→ **Required work**
With no line left out, restate the data word for word.
━━━ Materials provided
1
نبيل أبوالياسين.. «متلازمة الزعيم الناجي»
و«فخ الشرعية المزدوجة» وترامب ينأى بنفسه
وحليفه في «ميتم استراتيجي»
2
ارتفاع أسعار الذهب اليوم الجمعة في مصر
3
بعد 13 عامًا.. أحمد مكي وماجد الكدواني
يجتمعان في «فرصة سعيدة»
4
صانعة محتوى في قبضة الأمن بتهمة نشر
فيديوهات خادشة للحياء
━━━━━━
→ **Result**
1
نبيل أبوالياسين.. «متلازمة الزعيم الناجي»
و«فخ الشرعية المزدوجة» وترامب ينأى بنفسه
وحليفه في «ميتم استراتيجي»
2
ارتفاع أسعار الذهب اليوم الجمعة في مصر
3
بعد 13 عامًا.. أحمد مكي وماجد الكدواني
يجتمعان في «فرصة سعيدة»
4
صانعة محتوى في قبضة الأمن بتهمة نشر
فيديوهات خادشة للحياء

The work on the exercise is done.